1) Marcus, Greil (1993 [1989]) Lipstick Traces: A secret history of the Twentieth Century, Penguin Books, London.

2) Lynch, Kevin (1982 [1960]) The Image of the City, MIT Press, Cambridge, MA, p.1.

3) Ladd, Florence C. (1970) “Black youths view their environment: neighborhood maps,” Environment and Behavior, vol.2, 74-99.

4) Tilly, Charles (1967) “Anthropology on the town,” Habitat, vol. 10, no.1, 20-25.

5) Maurer, Robert and Baxter, James C. (1972) “Images of the Neighborhood and City among Black-, Anglo-, and Mexican-American children,” Environment and Behavior, vol.4, 351-388.

6) Appleyard, Donald (1970) “Styles and methods of structuring a city,” Environment and Behavior, vol.2, 110-117.
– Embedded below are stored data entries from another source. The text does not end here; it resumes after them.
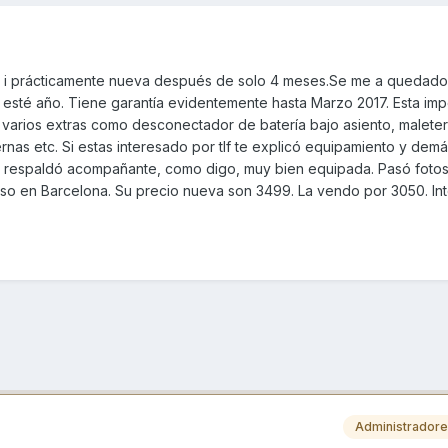
5 i prácticamente nueva después de solo 4 meses.Se me a quedad
e esté año. Tiene garantía evidentemente hasta Marzo 2017. Esta im
 varios extras como desconectador de batería bajo asiento, malete
piernas etc. Si estas interesado por tlf te explicó equipamiento y de
nas, respaldó acompañante, como digo, muy bien equipada. Pasó foto
so en Barcelona. Su precio nueva son 3499. La vendo por 3050. In
Administrador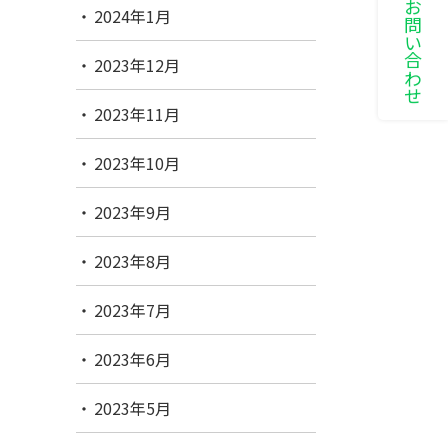
LINEでお問い合わせ
2024年1月
2023年12月
2023年11月
2023年10月
2023年9月
2023年8月
2023年7月
2023年6月
2023年5月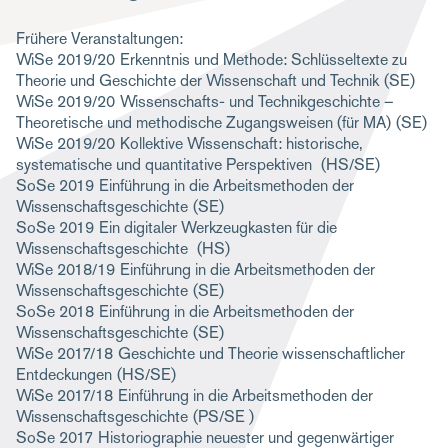
g
Frühere Veranstaltungen:
a
WiSe 2019/20
Erkenntnis und Methode: Schlüsseltexte zu
Theorie und Geschichte der Wissenschaft und Technik
(SE)
t
WiSe 2019/20
Wissenschafts- und Technikgeschichte –
i
Theoretische und methodische Zugangsweisen (für MA)
(SE)
WiSe 2019/20
Kollektive Wissenschaft: historische,
o
systematische und quantitative Perspektiven
(HS/SE)
n
SoSe 2019
Einführung in die Arbeitsmethoden der
Wissenschaftsgeschichte
(SE)
SoSe 2019
Ein digitaler Werkzeugkasten für die
Wissenschaftsgeschichte
(HS)
WiSe 2018/19
Einführung in die Arbeitsmethoden der
Wissenschaftsgeschichte
(SE)
SoSe 2018
Einführung in die Arbeitsmethoden der
Wissenschaftsgeschichte
(SE)
WiSe 2017/18
Geschichte und Theorie wissenschaftlicher
Entdeckungen
(HS/SE)
WiSe 2017/18
Einführung in die Arbeitsmethoden der
Wissenschaftsgeschichte
(PS/SE )
SoSe 2017
Historiographie neuester und gegenwärtiger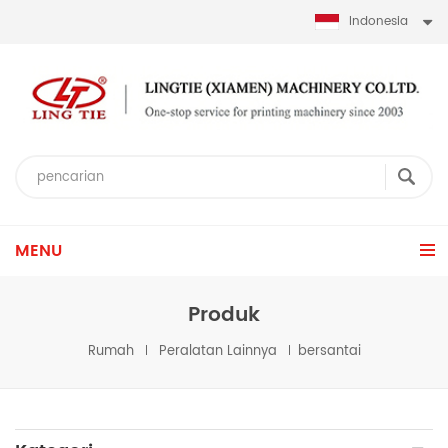
Indonesia
MENU
Produk
Rumah
Peralatan Lainnya
bersantai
7) Schnell, Izhak (1993) “Israeli and Palestinian territorial perceptions,” Environment and Behavior, vol. 25, no.4, 419-456.

8) Downs, Roger M. and David Stea (1977) Maps in Minds: Reflections on Cognitive Mapping, Harper and Row, New York, p.88.

9) For overviews of Bunge’s career, see Johnson, Zachary Forest (2010) “Wild Bill Bunge,” [accessed 4 July 2010]; Merrifield, Andy (1995) “Situated knowledge through exploration: Reflections on Bunge’s ‘Geographical Expeditions’,” Antipode vol.27, no. 1, 49-70.

10) Bunge, William (1971) Fitzgerald: Geography of a Revolution, Schenkman Publishing, Cambridge, MA.

11) Putre, Laura (2005) “Zone sweet home,” Chicago Journal, 9 February; Bush, Hayden (2005) “Mapping Pilsen: One student at a time,” Chicago Journal, 14 September; Hague, Euan; Curran, Winifred and Pilsen Alliance (2008) Contested Chicago – Pilsen and Gentrification / Pilsen y el aburguesamiento: Una lucha para conservar nuestra comunidad,

12) Bhagat, Alexis and Mogel, Lizzie (eds) (2008) An Atlas of Radical Cartography, Journal of Aesthetics and Protest Press; Nato Thompson and Independent Curators International (2009) Experimental Geography: Radical Approaches to Landscape, Cartography, and Urbanism, Melville House, New York.